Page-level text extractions
"""
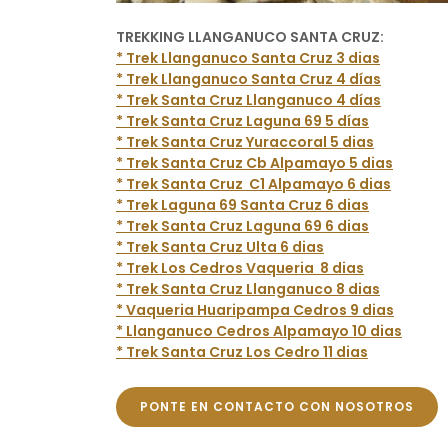
TREKKING LLANGANUCO SANTA CRUZ:
* Trek Llanganuco Santa Cruz 3 dias
* Trek Llanganuco Santa Cruz 4 días
* Trek Santa Cruz Llanganuco 4 días
* Trek Santa Cruz Laguna 69 5 días
* Trek Santa Cruz Yuraccoral 5 dias
* Trek Santa Cruz Cb Alpamayo 5 dias
* Trek Santa Cruz C1 Alpamayo 6 dias
* Trek Laguna 69 Santa Cruz 6 dias
* Trek Santa Cruz Laguna 69 6 dias
* Trek Santa Cruz Ulta 6 dias
* Trek Los Cedros Vaqueria 8 dias
* Trek Santa Cruz Llanganuco 8 dias
* Vaqueria Huaripampa Cedros 9 dias
* Llanganuco Cedros Alpamayo 10 dias
* Trek Santa Cruz Los Cedro 11 dias
PONTE EN CONTACTO CON NOSOTROS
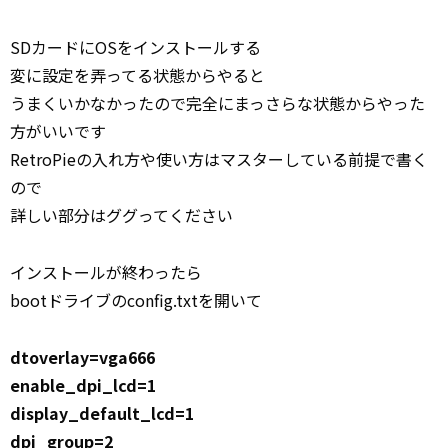
SDカードにOSをインストールする
変に設定を弄ってる状態からやると
うまくいかなかったので完全にまっさらな状態からやった
方がいいです
RetroPieの入れ方や使い方はマスターしている前提で書く
ので
詳しい部分はググってください
インストールが終わったら
bootドライブのconfig.txtを開いて
dtoverlay=vga666
enable_dpi_lcd=1
display_default_lcd=1
dpi_group=2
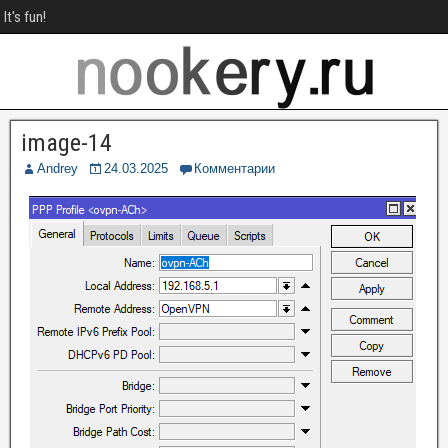
It's fun!
image-14
Andrey
24.03.2025
Комментарии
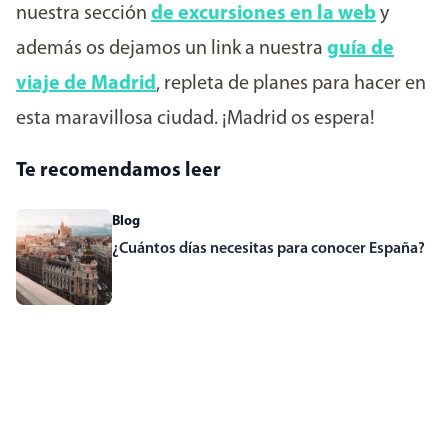
nuestra sección
de excursiones en la web
y
además os dejamos un link a nuestra
guía de
viaje de Madrid
, repleta de planes para hacer en
esta maravillosa ciudad. ¡Madrid os espera!
Te recomendamos leer
Blog
¿Cuántos días necesitas para conocer España?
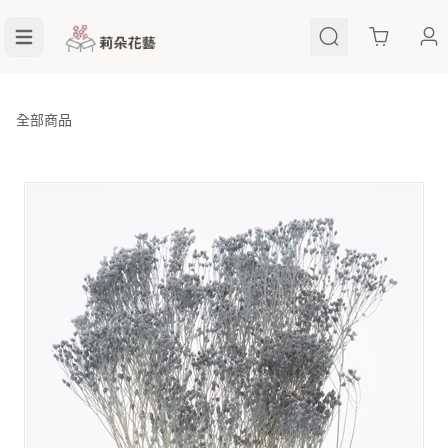
Cart
全部商品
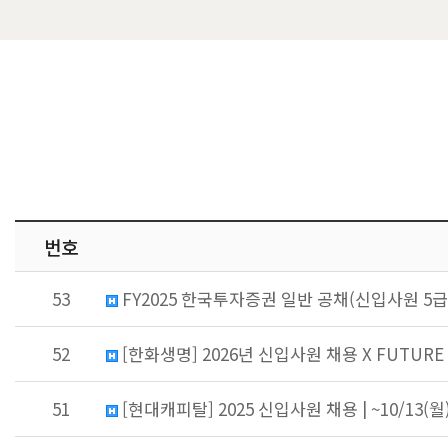
번호
53
FY2025 한국투자증권 일반 공채(신입사원 5급) (
52
[한화생명] 2026년 신입사원 채용 X FUTUR
51
[현대캐피탈] 2025 신입사원 채용 | ~10/13(월) 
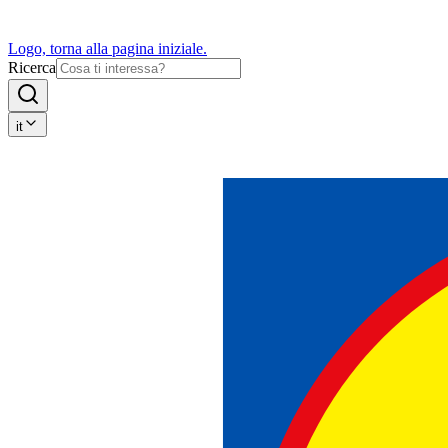
Logo, torna alla pagina iniziale.
Ricerca
it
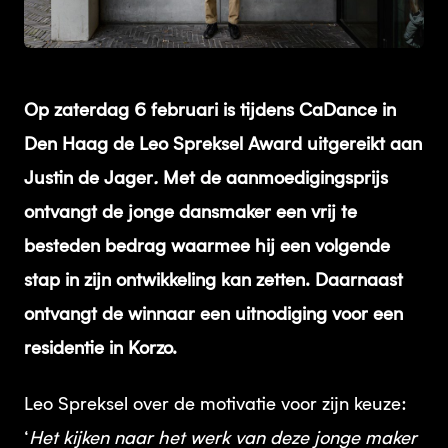
JPEG
Op zaterdag 6 februari is tijdens CaDance in
Den Haag de Leo Spreksel Award uitgereikt aan
Justin de Jager
.
Met de aanmoedigingsprijs
ontvangt de jonge dansmaker een vrij te
besteden bedrag waarmee hij een volgende
stap in zijn ontwikkeling kan zetten. Daarnaast
ontvangt de winnaar een uitnodiging voor een
residentie in Korzo.
Leo Spreksel over de motivatie voor zijn keuze:
‘
Het kijken naar het werk van deze jonge maker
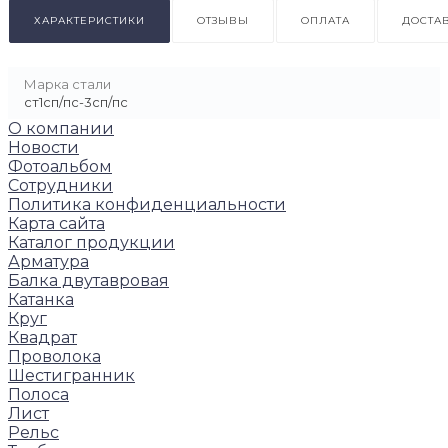
ХАРАКТЕРИСТИКИ
ОТЗЫВЫ
ОПЛАТА
ДОСТА
Марка стали
ст1сп/пс-3сп/пс
О компании
Новости
Фотоальбом
Сотрудники
Политика конфиденциальности
Карта сайта
Каталог продукции
Арматура
Балка двутавровая
Катанка
Круг
Квадрат
Проволока
Шестигранник
Полоса
Лист
Рельс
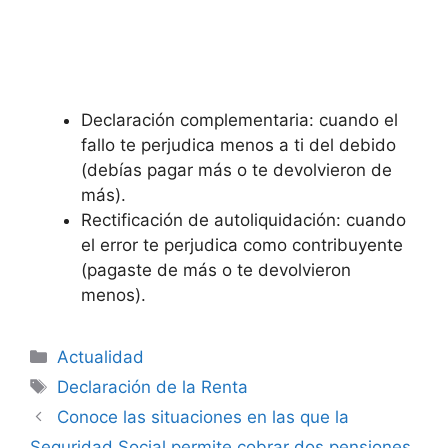
Declaración complementaria: cuando el
fallo te perjudica menos a ti del debido
(debías pagar más o te devolvieron de
más).
Rectificación de autoliquidación: cuando
el error te perjudica como contribuyente
(pagaste de más o te devolvieron
menos).
Categorías
Actualidad
Etiquetas
Declaración de la Renta
Conoce las situaciones en las que la
Seguridad Social permite cobrar dos pensiones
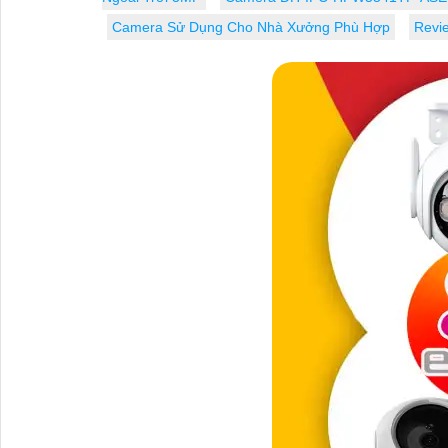
Camera Sử Dụng Cho Nhà Xưởng Phù Hợp
Revi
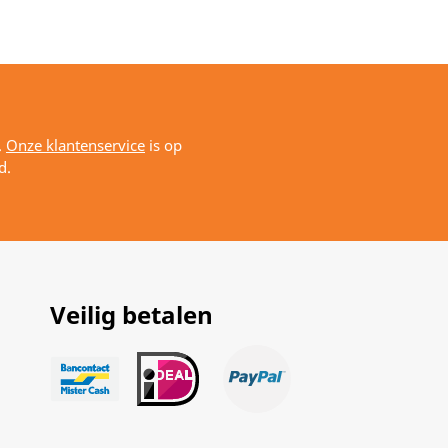
.
Onze klantenservice
is op
d.
Veilig betalen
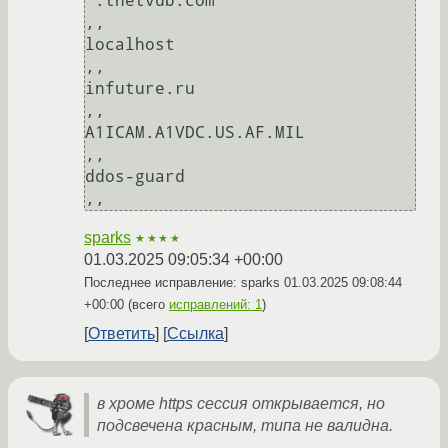
*.thetvdb.com                                                
,,   

localhost                                                    
,,   

infuture.ru                                                  
,,   

A1ICAM.A1VDC.US.AF.MIL                                       
,,   

ddos-guard                                                   
sparks
★★★★
01.03.2025 09:05:34 +00:00
Последнее исправление: sparks
01.03.2025 09:08:44
+00:00
(всего
исправлений: 1
)
Ответить
Ссылка
в хроме https сессия открывается, но
подсвечена красным, типа не валидна.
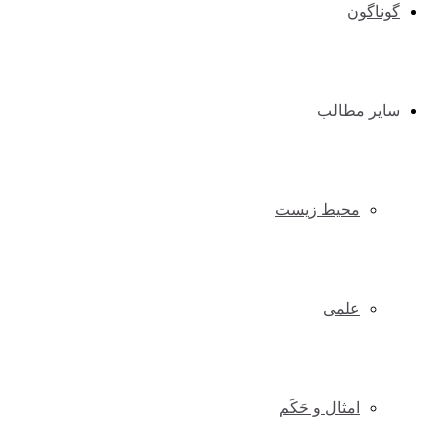
گوناگون
سایر مطالب
محیط زیست
علمی
امثال و حَکَم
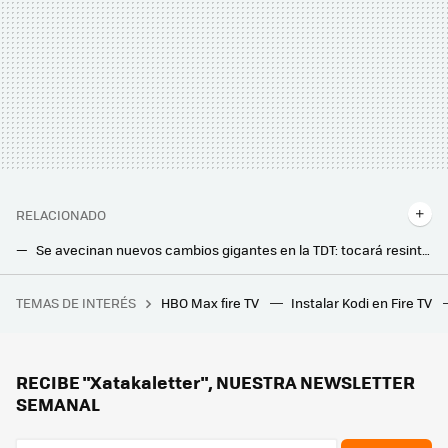
RELACIONADO
Se avecinan nuevos cambios gigantes en la TDT: tocará resintonizar y tener un receptor compatible si queremos seguir viéndola
Esto es lo que pasará a partir de enero de 2025 con el nuevo apagón de la TDT si no tienes una TV o decodificador compatible
TEMAS DE INTERÉS
HBO Max fire TV
Instalar Kodi en Fire TV
Hay vida más allá de Windows y Mac: los Chromebooks son perfectos para trabajar o estudiar y estos son los mejores
He probado la inteligencia artificial en el televisor y lo tengo claro: va a cambiarlo todo
Después de tantos años descartando el OLED, ahora es el arma más poderosa de Samsung: este ha sido el giro inesperado en sus teles
RECIBE "Xatakaletter", NUESTRA NEWSLETTER
SEMANAL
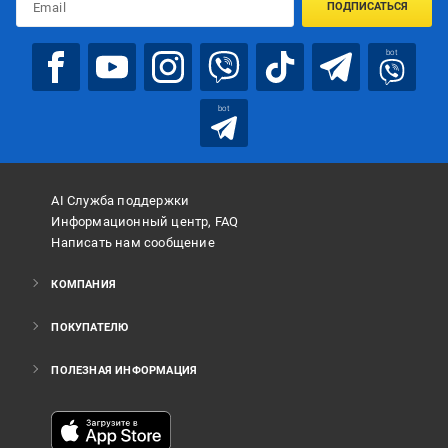
ПОДПИСАТЬСЯ
bot
bot
AI Служба поддержки
Информационный центр, FAQ
Написать нам сообщение
КОМПАНИЯ
ПОКУПАТЕЛЮ
ПОЛЕЗНАЯ ИНФОРМАЦИЯ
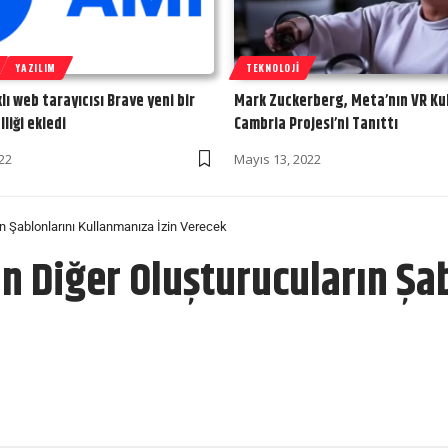
YAZILIM
TEKNOLOJI
klı web tarayıcısı Brave yeni bir
Mark Zuckerberg, Meta’nın VR Kul
liği ekledi
Cambria Projesi’ni Tanıttı
22
Mayıs 13, 2022
n Şablonlarını Kullanmanıza İzin Verecek
n Diğer Oluşturucuların Şa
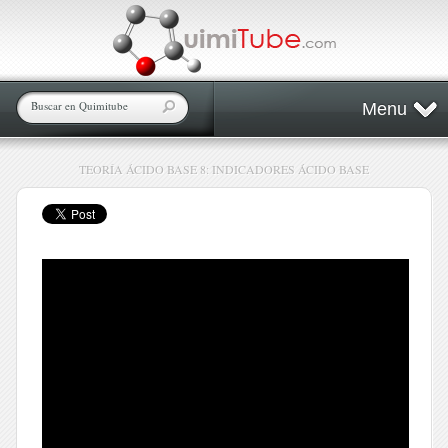
Menu
TEORÍA ÁCIDO BASE 8: INDICADORES ÁCIDO BASE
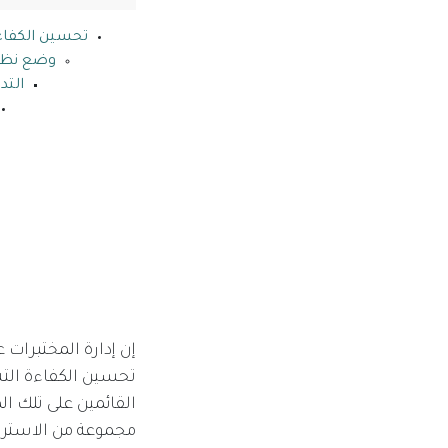
تحسين الكفاءة 
وضع نظام
التد
إن إدارة المختبرات 
القائمين على تلك ا
مجموعة من الاستراتي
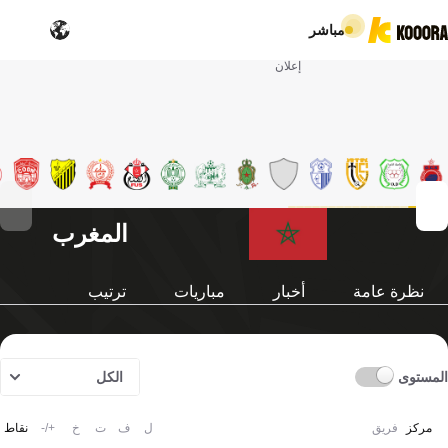
مباشر
إعلان
المغرب
نظرة عامة
أخبار
مباريات
ترتيب
المستوى
الكل
مركز
فريق
ل
ف
ت
خ
+/-
نقاط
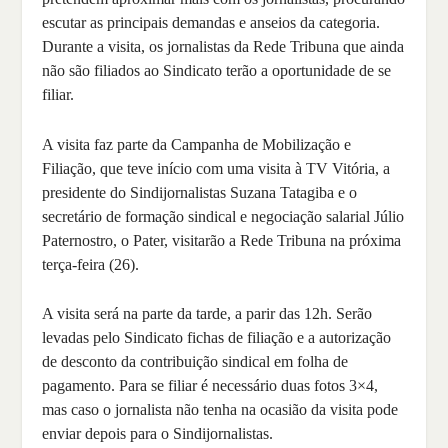
escutar as principais demandas e anseios da categoria.
Durante a visita, os jornalistas da Rede Tribuna que ainda
não são filiados ao Sindicato terão a oportunidade de se
filiar.
A visita faz parte da Campanha de Mobilização e
Filiação, que teve início com uma visita à TV Vitória, a
presidente do Sindijornalistas Suzana Tatagiba e o
secretário de formação sindical e negociação salarial Júlio
Paternostro, o Pater, visitarão a Rede Tribuna na próxima
terça-feira (26).
A visita será na parte da tarde, a parir das 12h. Serão
levadas pelo Sindicato fichas de filiação e a autorização
de desconto da contribuição sindical em folha de
pagamento. Para se filiar é necessário duas fotos 3×4,
mas caso o jornalista não tenha na ocasião da visita pode
enviar depois para o Sindijornalistas.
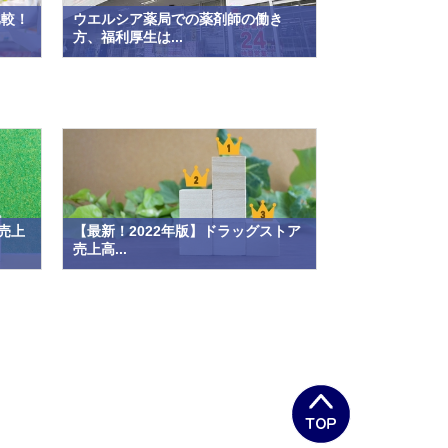
比較！
ウエルシア薬局での薬剤師の働き
方、福利厚生は...
売上
【最新！2022年版】ドラッグストア
売上高...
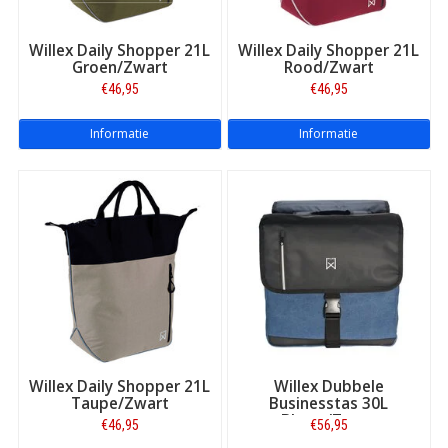
Willex Daily Shopper 21L
Willex Daily Shopper 21L
Groen/Zwart
Rood/Zwart
€46,95
€46,95
Informatie
Informatie
Willex Daily Shopper 21L
Willex Dubbele
Taupe/Zwart
Businesstas 30L
Blauw/Zwart
€46,95
€56,95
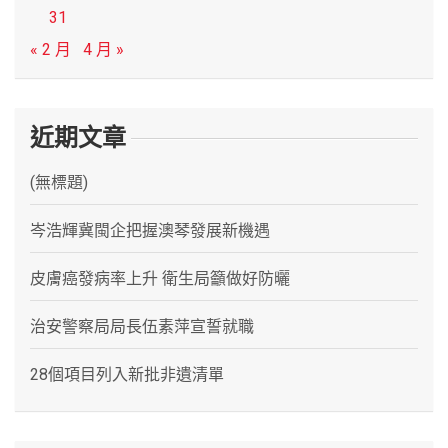
31
« 2 月
4 月 »
近期文章
(無標題)
岑浩輝冀閩企把握澳琴發展新機遇
皮膚癌發病率上升 衛生局籲做好防曬
治安警察局局長伍素萍宣誓就職
28個項目列入新批非遺清單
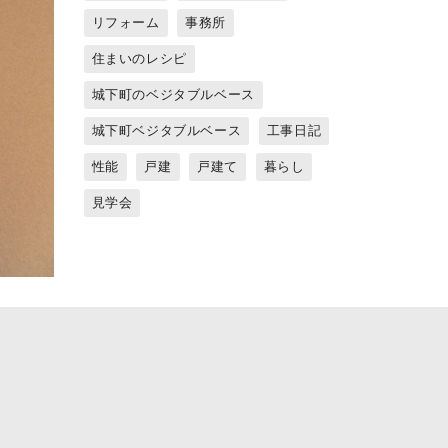
リフォーム
事務所
住まいのレシピ
城下町のベジタブルベース
城下町ベジタブルベース
工事日記
性能
戸建
戸建て
暮らし
見学会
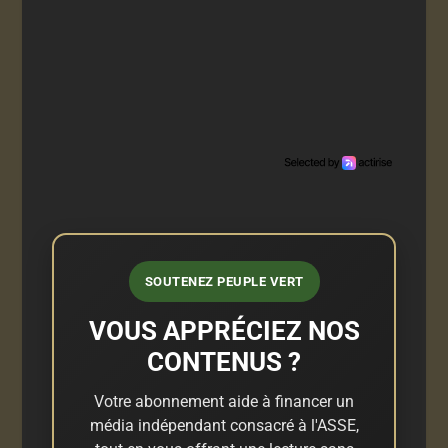
SOUTENEZ PEUPLE VERT
VOUS APPRÉCIEZ NOS
CONTENUS ?
Votre abonnement aide à financer un
média indépendant consacré à l'ASSE,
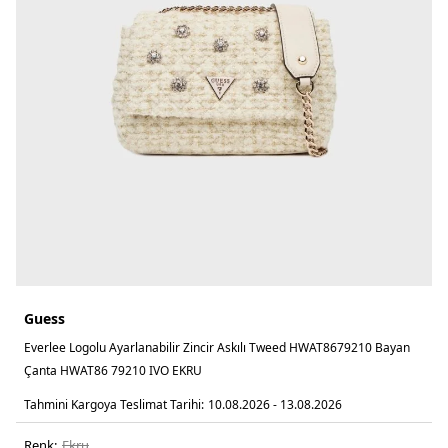
Guess
Everlee Logolu Ayarlanabilir Zincir Askılı Tweed HWAT8679210 Bayan
Çanta HWAT86 79210 IVO EKRU
Tahmini Kargoya Teslimat Tarihi:
10.08.2026 - 13.08.2026
Renk:
ekru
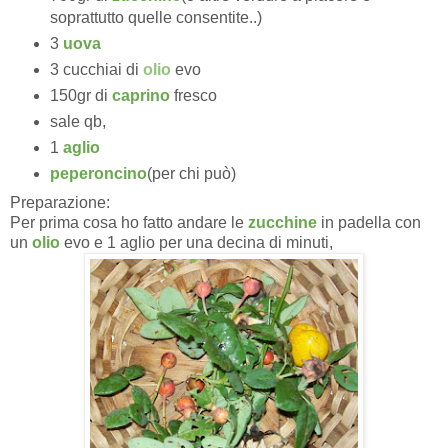
soprattutto quelle consentite..)
3
uova
3 cucchiai di
olio
evo
150gr di
caprino
fresco
sale qb,
1
aglio
peperoncino
(per chi può)
Preparazione:
Per prima cosa ho fatto andare le
zucchine
in padella con
un
olio
evo e 1 aglio per una decina di minuti,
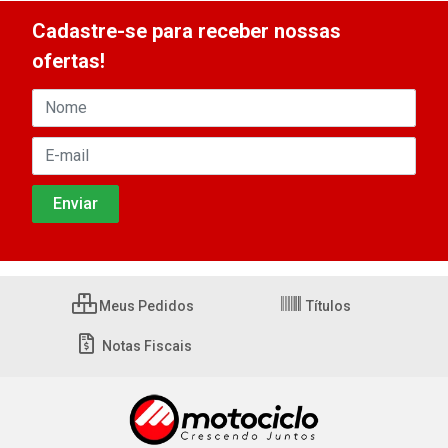
Cadastre-se para receber nossas
ofertas!
Meus Pedidos
Títulos
Notas Fiscais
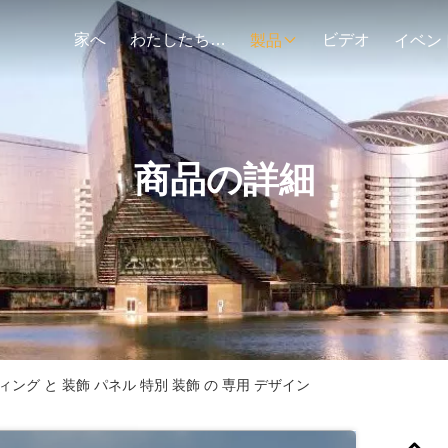
家へ
わたしたち に つい て
ビデオ
製品
イベン
商品の詳細
ィング と 装飾 パネル 特別 装飾 の 専用 デザイン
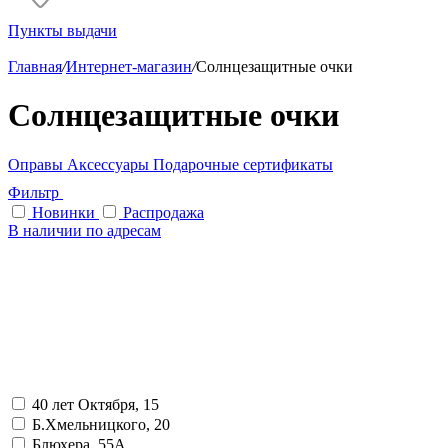
Пункты выдачи
Главная
/
Интернет-магазин
/
Солнцезащитные очки
Солнцезащитные очки
Оправы
Аксессуары
Подарочные сертификаты
Фильтр
Новинки
Распродажа
В наличии по адресам
40 лет Октября, 15
Б.Хмельницкого, 20
Блюхера, 55А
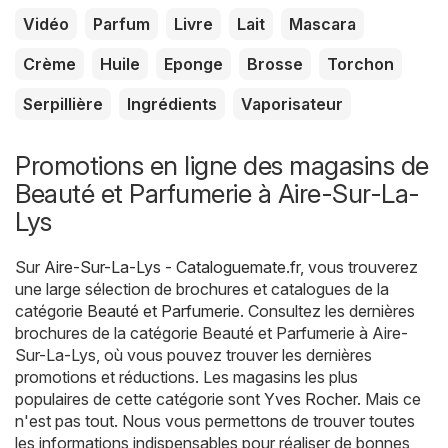
Vidéo
Parfum
Livre
Lait
Mascara
Crème
Huile
Eponge
Brosse
Torchon
Serpillière
Ingrédients
Vaporisateur
Promotions en ligne des magasins de
Beauté et Parfumerie à Aire-Sur-La-
Lys
Sur
Aire-Sur-La-Lys - Cataloguemate.fr
, vous trouverez
une large sélection de brochures et catalogues de la
catégorie
Beauté et Parfumerie
. Consultez les dernières
brochures de la catégorie Beauté et Parfumerie à Aire-
Sur-La-Lys, où vous pouvez trouver les dernières
promotions et réductions. Les magasins les plus
populaires de cette catégorie sont
Yves Rocher
. Mais ce
n'est pas tout. Nous vous permettons de trouver toutes
les informations indispensables pour réaliser de bonnes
"""
> _PROBLEM TO SOLVE_
Above are some entries; copy exactly the lines from the line with "Cruz 4 días" through the line with "bootドライブのconfig.txtを開いて", both included, but none of the pictures.

> _EXERCISE OUTPUT_
* Trek Llanganuco Santa Cruz 4 días
* Trek Santa Cruz Llanganuco 4 días
* Trek Santa Cruz Laguna 69 5 días
* Trek Santa Cruz Yuraccoral 5 dias
* Trek Santa Cruz Cb Alpamayo 5 dias
* Trek Santa Cruz C1 Alpamayo 6 dias
* Trek Laguna 69 Santa Cruz 6 dias
* Trek Santa Cruz Laguna 69 6 dias
* Trek Santa Cruz Ulta 6 dias
* Trek Los Cedros Vaqueria 8 dias
* Trek Santa Cruz Llanganuco 8 dias
* Vaqueria Huaripampa Cedros 9 dias
* Llanganuco Cedros Alpamayo 10 dias
* Trek Santa Cruz Los Cedro 11 dias
PONTE EN CONTACTO CON NOSOTROS
SDカードにOSをインストールする
変に設定を弄ってる状態からやると
うまくいかなかったので完全にまっさらな状態からやった
方がいいです
RetroPieの入れ方や使い方はマスターしている前提で書く
ので
詳しい部分はググってください
インストールが終わったら
bootドライブのconfig.txtを開いて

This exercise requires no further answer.